Electric push scooters have recently hit the streets of San Francisco. Over the last couple of weeks, LimeBike deployed some scooters in conjunction with local festivities in the city. And just yesterday, Bird launched its scooters in San Francisco. Spin has also deployed some scooters in the city. As it stands today, these scooters from companies like LimeBike, Spin and Bird are currently operating in a bit of a legal gray area.

That’s why the San Francisco Municipal Transportation Agency is currently looking to create legislation, in collaboration with SF Supervisor Aaron Peskin, to “create appropriate permits and requirements to regulate motorized scooter sharing in the public right-of-way,” an SFMTA spokesperson told TechCrunch. “In the meantime, shared scooters are not explicitly covered in the Transportation Code.”

In separate letters to Spin, LimeBike and Bird today, the SFMTA let each company know it is aware they have respectively placed shared electric scooters on the sidewalks.

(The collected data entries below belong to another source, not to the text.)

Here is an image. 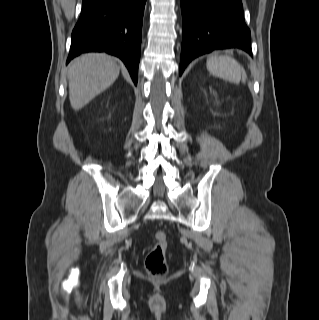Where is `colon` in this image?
I'll return each mask as SVG.
<instances>
[{
  "mask_svg": "<svg viewBox=\"0 0 319 320\" xmlns=\"http://www.w3.org/2000/svg\"><path fill=\"white\" fill-rule=\"evenodd\" d=\"M156 243L145 259V268L151 276L161 277L168 271L165 255L168 248V238L164 231L155 232Z\"/></svg>",
  "mask_w": 319,
  "mask_h": 320,
  "instance_id": "colon-1",
  "label": "colon"
}]
</instances>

“As you may know, the San Francisco Municipal Transportation Agency (SFMTA) is developing a permitting program for motorized scooter sharing systems,” SFMTA Director of Transportation Edward Reiskin wrote in the letter. “We request your cooperation as we finalize the legislation and permit application.”

The SFMTA is asking each company for their respective business plans, detailing how they will comply with the city’s requirements around the use of sidewalks, plazas and other public spaces. The SFMTA also wants the plans to describe if and how the scooters will use any bike racks or other existing infrastructure, if there will be any new types of infrastructure built, how it will ensure there’s not over-concentration of scooters in one area, how many scooters the companies plan to deploy and how the companies will ensure the scooters are maintained.

“We will not tolerate any business model that results in obstruction of the public right of way or poses a safety hazard,” Reiskin wrote.